We could define multiple controllers with the same credentials, but specify a different domain for each.
As explained above, this would lead to the same CloudGuard Security Gateway being retrieved by multiple controllers and an attempt to provision the same gateway in multiple domains.
The solution is to define exclusive templates for each Domain Management Server. In order to avoid duplication of attributes shared by multiple configuration templates, it is possible to define a prototype configuration template that will be used by multiple exclusive configuration templates. For example, to specify a prototype configuration template with a Security Policy, gateway version and a one time password so these attributes will be shared by multiple exclusive configuration templates, use the following commands:
autoprov-cfg add template -tn <BASE-CONFIGURATION-TEMPLATE-NAME> -po <POLICY> -ver <VERSION> -otp <ONE-TIME-PASSWORD>
autoprov-cfg set template -tn <EXCLUSIVE-CONFIGURATION-TEMPLATE-NAME> -pr <BASE-CONFIGURATION-TEMPLATE-NAME>
In the first command, which creates a new prototype configuration template, replace <BASE-CONFIGURATION-TEMPLATE-NAME> with a name to represent the prototype configuration template (e.g. 'base-template'), <POLICY> with The name of a Security Policy intended to be installed on the Gateways (e.g. 'Standard'), <VERSION> with the gateway version and <ONE-TIME-PASSWORD> with the Secure Internal Communication (SIC) key. In the second command, replace <EXCLUSIVE-CONFIGURATION-TEMPLATE-NAME> with the name of the exclusive configuration template for it to use the prototype configuration template values (run once for each exclusive template).

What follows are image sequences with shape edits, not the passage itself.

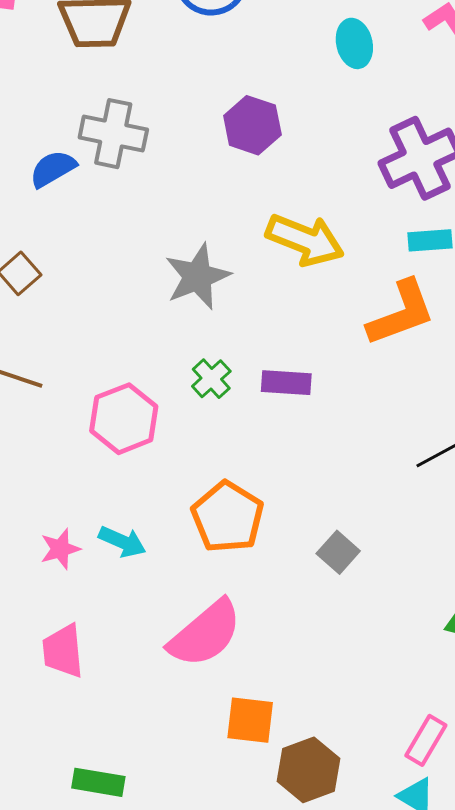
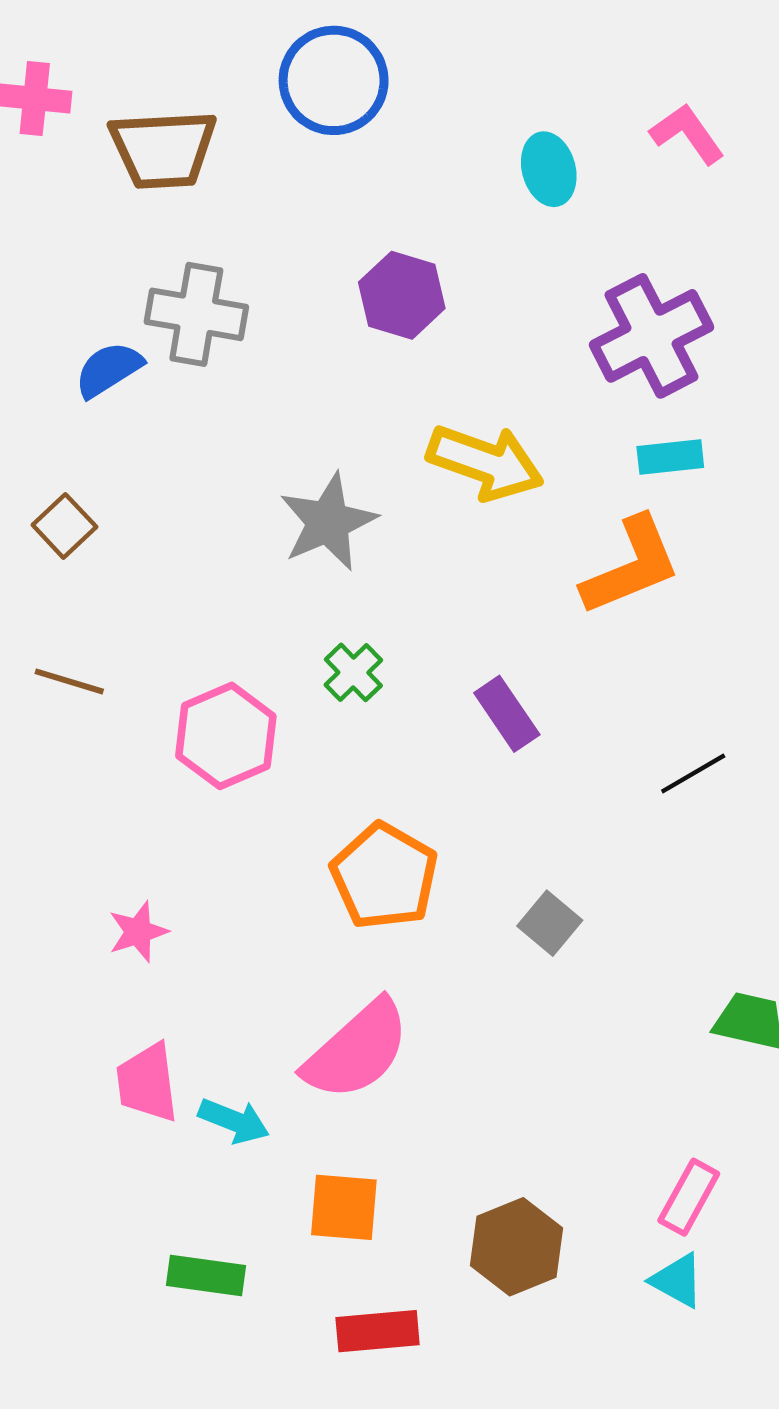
purple rectangle: (286, 383) -> (507, 714), moved, turned 54
cyan arrow: (122, 542) -> (234, 1121), moved
orange square: (250, 720) -> (344, 1207), moved

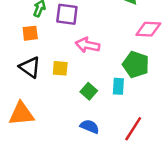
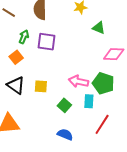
orange square: (30, 33) -> (16, 57), turned -32
pink arrow: (88, 45) -> (78, 81), moved
red line: (133, 129) -> (102, 124), moved

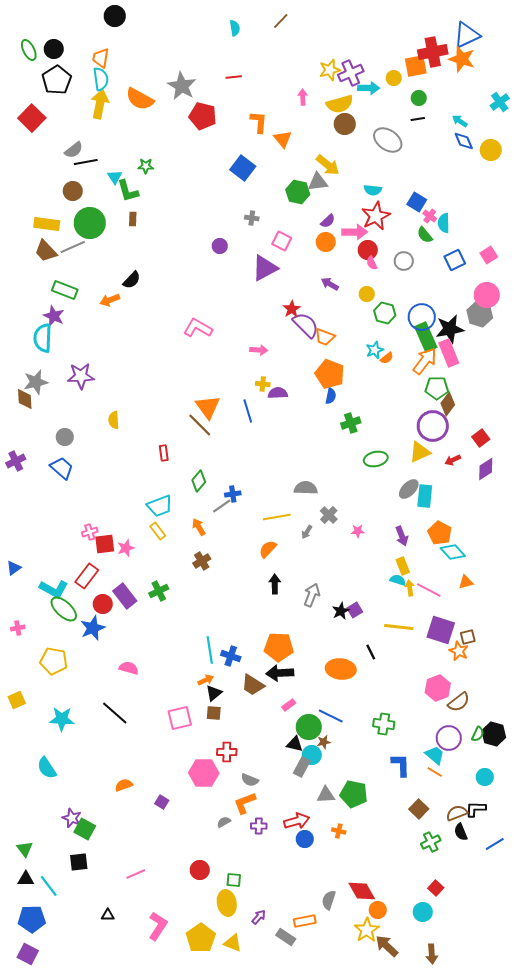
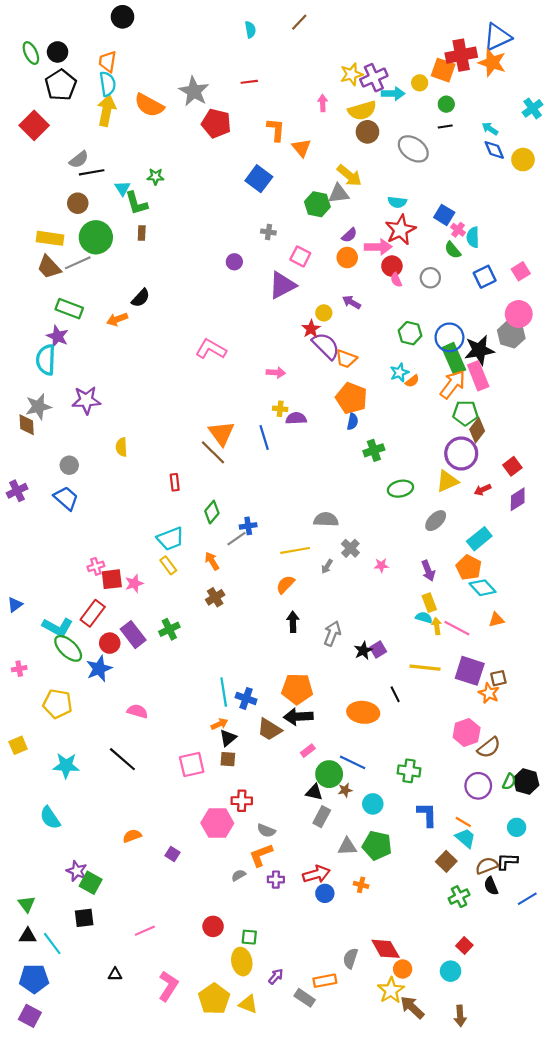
orange square: (416, 66) -> (443, 70), turned 30
yellow circle: (367, 294) -> (324, 313), moved
cyan rectangle: (425, 496) -> (479, 539), moved, turned 45
cyan circle: (312, 755) -> (373, 804), moved
cyan trapezoid: (435, 755) -> (465, 838), moved

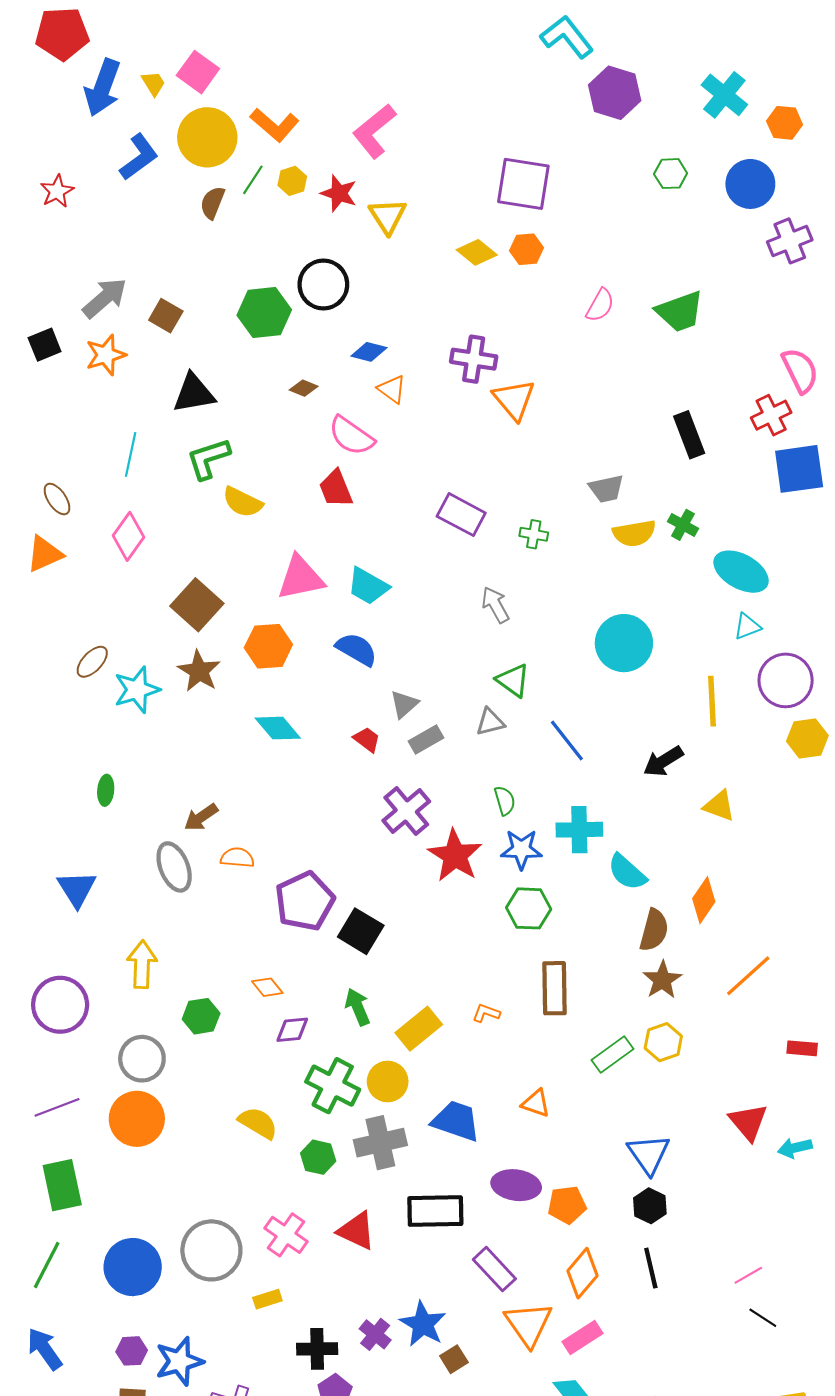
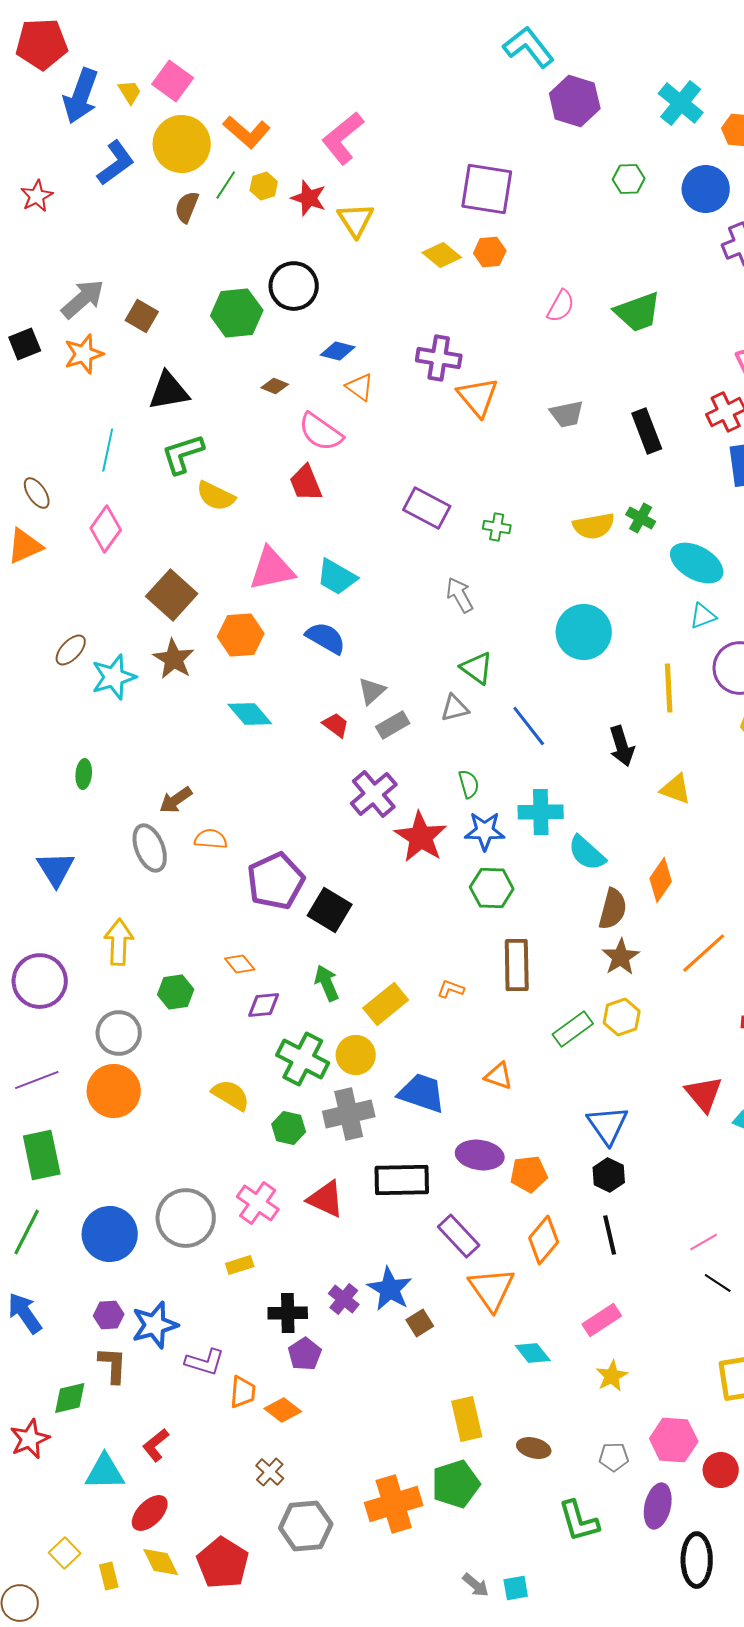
gray trapezoid: (606, 489) -> (567, 414), moved
black arrow: (663, 761) -> (622, 746), turned -75
pink rectangle: (582, 1337) -> (602, 1320), moved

Once we have a set of templates dedicated for each Domain Management Server, we can specify them for each controller, as explained in the previous use case above. Each of the controllers that share credentials will retrieve the same set of Security Gateways. However, the provisioning will be skipped for the gateways, whose template tag would not match the configuration templates list enforced on the controller.
MDS and Global Policy
The following section is relevant for customers who wish to use global policy in conjunction with automatic provisioning.
On an event of a identifying a newly deployed gateway, an internal access policy named 'restrictive policy' is installed. As one might expect, the restrictive policy is meant to drop all traffic.
Any rules defined in the global policy will conflict with the restrictive policy and will cause a policy installation failure.
However, it is possible to prevent the installation failure by using a custom restrictive policy that will be excluded from the global policy assignment manually. To do so, follow these steps:
- If you have yet to create a global policy, create one in the global domain:
- Connect to the Smart Domain Management Server with SmartConsole.
- Select Global Domain.
- Create a Security Policy with the desired rules.
- Publish changes.
- Create a new restrictive policy in each domain:
- Reconnect to the Smart Domain Management Server with SmartConsole.
- For each domain:
- Create a restrictive policy. Since this policy is for internal purposes, the following rule is recommended: source: any, destination: any, action: drop
- Publish changes.
- In the MDS SmartConsole, exclude the restrictive policy created in step 2:
- Reconnect to the Smart Domain Management Server with SmartConsole.
- Select MDS.
- Open the Global Assignments view.
- Select Advanced under Access Control.
- Click on Assign Global Access Control Policy to all domain policies except:
- Select the restrictive policy object created in step 2.
- Set the newly created restrictive policy as the default restrictive policy:
- Connect to the Smart Domain Management Server via SSH.
- For each domain, set the name of the restrictive policy package created in step 2 as the default restrictive policy. This can be achieved with the following command:
autoprov-cfg set template -tn <CONFIGURATION-TEMPLATE-NAME> -rp <RESTRICTIVE-POLICY-PACKAGE-NAME>
Replace <CONFIGURATION-TEMPLATE-NAME> with the name of the relevant configuration template and <RESTRICTIVE-POLICY-PACKAGE-NAME> with the name of the restrictive policy package created in step 2.